YaRrr! The Pirate’s Guide to R

Nathaniel D. Phillips

YaRrr! The Pirate’s Guide to R

Nathaniel D. Phillips

February 28, 2017

Tags:

After teaching several introductory courses on R, I have come to realize that the best way to get people excited about programming is to follow two rules. Rule 1: Make it simple for them to get started. Rule 2: Make it fun. The yarrr R package is designed to follow these rules.

One of the main tools in the yarrr package is the pirateplot(). The purpose of the pirateplot was to answer the following question: How can I quickly understand the relationship between one or more categorical independent variables and a continuous dependent variable? This question comes up quite often in experimental research using factorial designs. For example, an experiment might compare four different experimental conditions (a, b, c, and d) on a dependent variable (y).

The standard way to visualize a factorial design is a bar plot like the one shown in Figure 1. A bar plot shows the mean of each distribution with error bars. Bar plots are standard practice because they are simple and easy to create with any statistical software. They also provide a picture of the data that appears straightforward. On our bar plot, it looks like there was no difference between conditions on the dependent variable. Indeed, an analysis of variance on these data will confirm this conclusion with a p value of .939.

But is this conclusion justified? No. The problem is that our data-visualization tool, the bar plot, obscured important patterns in the data by hiding the raw data underlying each group. Statisticians have shown again and again that because bar plots hide raw data and distributional information, they obscure important patterns in data, from multiple modes to outliers. Yet despite this overwhelming evidence that bar plots are insufficient for conveying patterns in data (Cleveland, 1984; Lane & Sándor, 2009; Weissgerber, Milic, Winham, & Garovic, 2015), we are still routinely publishing bar plots in our top journals (Cooper, Schriger, & Close, 2002).

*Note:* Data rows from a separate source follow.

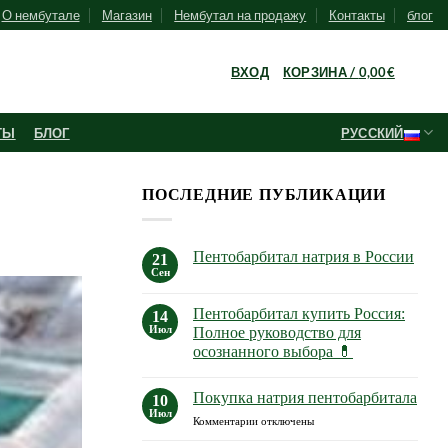
О нембутале
Магазин
Нембутал на продажу
Контакты
блог
0
ВХОД
КОРЗИНА /
0,00
€
ТЫ
БЛОГ
РУССКИЙ
ПОСЛЕДНИЕ ПУБЛИКАЦИИ
Пентобарбитал натрия в России
21
Сен
Комментариев
к
нет
записи
Пентобарбитал купить Pоссия:
14
Пентобарбитал
натрия
Июл
Полное руководство для
в
осознанного выбора 💊
России
Комментариев
к
нет
Покупка натрия пентобарбитала
записи
10
Пентобарбитал
Июл
к
Комментарии
отключены
купить
Pоссия:
записи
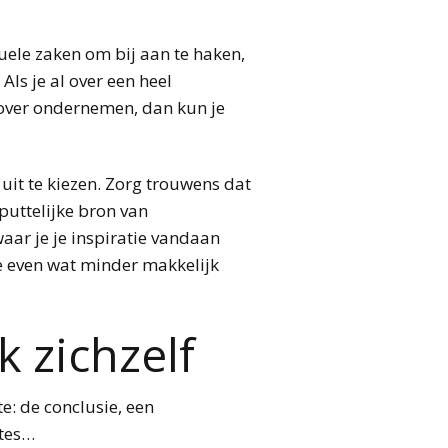
tuele zaken om bij aan te haken,
Als je al over een heel
ft over ondernemen, dan kun je
 uit te kiezen. Zorg trouwens dat
tputtelijke bron van
 waar je je inspiratie vandaan
tie even wat minder makkelijk
k zichzelf
e: de conclusie, een
otes…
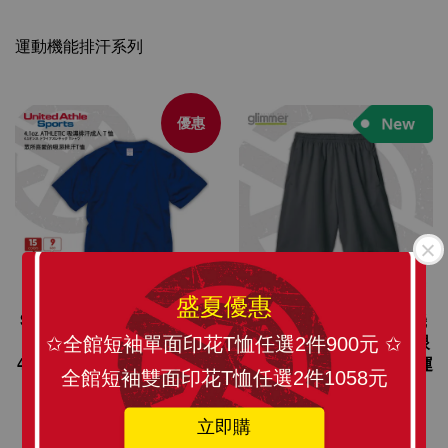
運動機能排汗系列
優惠
盛夏優惠
SLANT UnitedAthle 日本
SLANT Gilmmer 抗UV機
吸濕排汗T恤 UA 5900
能運動短褲 4.4oz透氣網眼
✩全館短袖單面印花T恤任選2件900元 ✩
4.1oz.UV防護 素面T 運動T
布(有口袋) 排汗快乾短褲 運
全館短袖雙面印花T恤任選2件1058元
恤 透氣T恤
動休閒居家短褲 4色可選
NT$ 390
從
NT$ 190
起
NT$ 599
從
NT$ 300
起
立即購
加入購物車
加入購物車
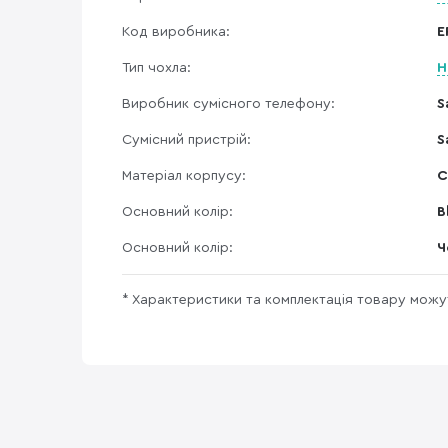
Код виробника:
E
Тип чохла:
Н
Виробник сумісного телефону:
S
Сумісний пристрій:
S
Матеріал корпусу:
С
Основний колір:
B
Основний колір:
Ч
* Характеристики та комплектація товару мож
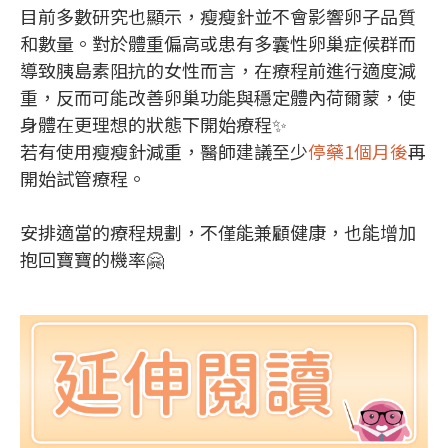
目前多數研究也顯示，瘦瘦針並不會影響卵子品質
和數量。對於體重偏高或患有多囊性卵巢症候群而
導致胰島素阻抗的女性而言，在療程前進行適度減
重，反而可能改善卵巢功能與穩定體內荷爾蒙，使
身體在更理想的狀態下開始療程✨
若有使用瘦瘦針減重，醫師建議至少
停藥1個月後
再
開始試管療程。
安排適當的療程規劃，不僅能兼顧健康，也能增加
抱回寶寶的機率🤗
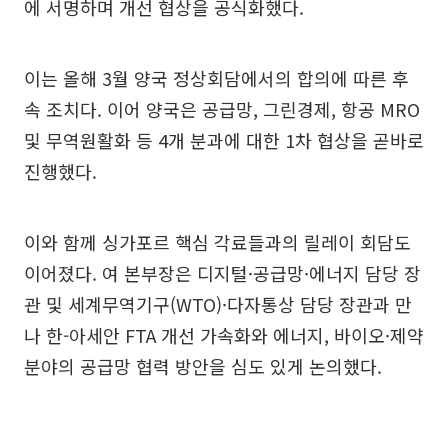
에 서명하며 개선 협상을 공식화했다.
이는 올해 3월 양국 정상회담에서의 합의에 따른 후
속 조치다. 이어 양국은 공급망, 그린경제, 항공 MRO
및 무역원활화 등 4개 분과에 대한 1차 협상을 곧바로
진행했다.
이와 함께 싱가포르 핵심 각료들과의 릴레이 회담도
이어졌다. 여 본부장은 디지털·공급망·에너지 담당 장
관 및 세계무역기구(WTO)·다자통상 담당 장관과 만
나 한-아세안 FTA 개선 가속화와 에너지, 바이오·제약
분야의 공급망 협력 방안을 심도 있게 논의했다.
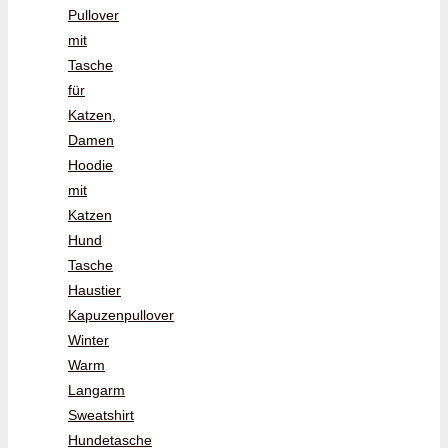
Pullover
mit
Tasche
für
Katzen,
Damen
Hoodie
mit
Katzen
Hund
Tasche
Haustier
Kapuzenpullover
Winter
Warm
Langarm
Sweatshirt
Hundetasche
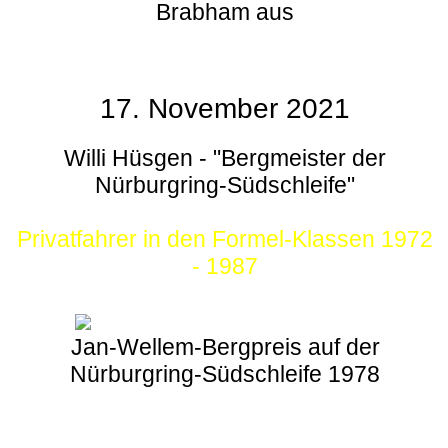
Brabham aus
17. November 2021
Willi Hüsgen - "Bergmeister der
Nürburgring-Südschleife"
Privatfahrer in den Formel-Klassen 1972
- 1987
Jan-Wellem-Bergpreis auf der
Nürburgring-Südschleife 1978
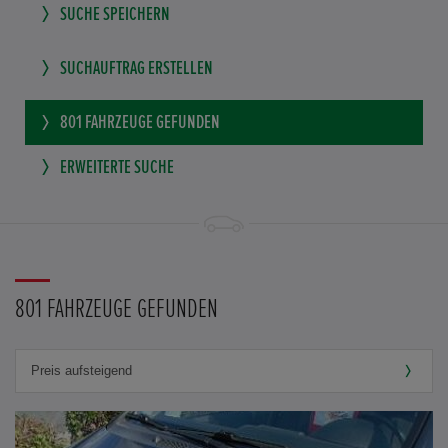
SUCHE SPEICHERN
SUCHAUFTRAG ERSTELLEN
801
FAHRZEUGE GEFUNDEN
ERWEITERTE SUCHE
801 FAHRZEUGE GEFUNDEN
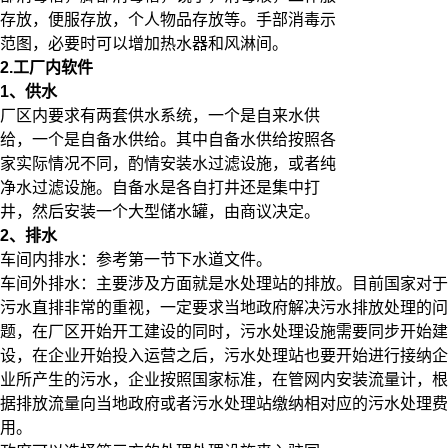
存放，便服存放，个人物品存放等。手部消毒示
范图，必要时可以增加热水器和风淋间。
2.工厂内软件
1、供水
厂区内要求有两套供水系统，一个是自来水供
给，一个是自备水供给。其中自备水供给按照各
家实际情况不同，酌情安装水过滤设施，或者纯
净水过滤设施。自备水是各自打井还是集中打
井，然后安装一个大型储水罐，由商议决定。
2、排水
车间内排水：参考第一节下水道文件。
车间外排水：主要涉及方面就是水处理站的排放。目前国家对于
污水直排非常的重视，一定要求当地政府解决污水排放处理的问
题，在厂区开始开工建设的同时，污水处理设施需要同步开始建
设，在企业开始投入运营之后，污水处理站也要开始进行接纳企
业所产生的污水，企业按照国家标准，在管网内安装流量计，根
据排放流量向当地政府或者污水处理站缴纳相对应的污水处理费
用。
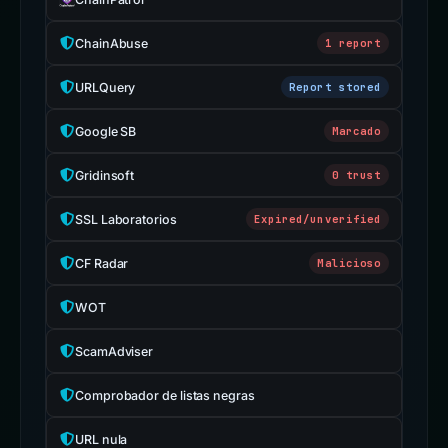
ChainAbuse
1 report
URLQuery
Report stored
Google SB
Marcado
Gridinsoft
0 trust
SSL Laboratorios
Expired/unverified
CF Radar
Malicioso
WOT
ScamAdviser
Comprobador de listas negras
URL nula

Why are we still using bar plots to visualize data? Although there are bar plot alternatives such as violin plots (Hintze & Nelson, 1998) and bean plots (Kampstra, 2008) that show distributional information, most people simply don’t know what they are or how to create them. Or, if they do know about the alternatives, they simply are not motivated to use them because they either are not simple to get started with (Rule 1) or are not fun (Rule 2).

The pirate plot is designed to be a replacement for bar plots that people will actually want to use. Unlike a bar plot, which shows only descriptive statistics (and possibly some inferential statistics in the form of a confidence interval), a pirate plot simultaneously shows three key aspects of the data: the raw data (shown as individual points), the descriptive statistics (shown as lines), and the inferential statistics (Bayesian highest-density intervals or frequentist confidence intervals, and smoothed densities). A pirate plot of our data is shown in Figure 1 next to the bar plot. Here, we can clearly see patterns in the data that the bar plot missed. For example, we see that conditions b and c have two distinct subgroups, whereas conditions a and d appear to be truly identical. Thanks to the pirate plot, we can immediately see that our previous conclusion about the data, supported by both a bar plot and an analysis of variance, was wrong.

Importantly, the pirate plot follows the two rules of getting people excited about programming. First, it is easy to get started. Once you load the relevant data, you can create a pirate plot simply by typing pirateplot(y~condition, data=data). Second, pirate plots are fun to use. For example, by including the theme and pal arguments, you can customize your pirate plot with colors inspired by movies and TV shows, including my favorite childhood Saturday morning cartoon, X-Men. In Figure 4, you can see four different versions of plots from exactly the same data created with pirateplot() by adding the theme and pal arguments. The color palettes in the yarrr package are not restricted to a pirate plot. All of the palettes are contained in the piratepal() function and can be easily used in any plot you’d like, such as the scatter plot in Figure 3 using the My Little Pony palette.

I have found that students are much more excited about data when they see it presented in a colorful, informative pirate plot than when it is reduced to a dull bar plot. Indeed, even though I created pirate plots for my students, I find myself using them almost daily in my own analyses. Plots created or inspired by the pirate plot are already being used in publications (Wagenmakers, Beek, Dijkhoff, & Gronau, 2016) and even in research departments at companies such as Pandora.

Fig. 1

Fig. 2

Fig. 3

Fig. 4

References

Cleveland, W. S. (1984). Graphs in scientific publications. The American Statistician, 38, 261–269.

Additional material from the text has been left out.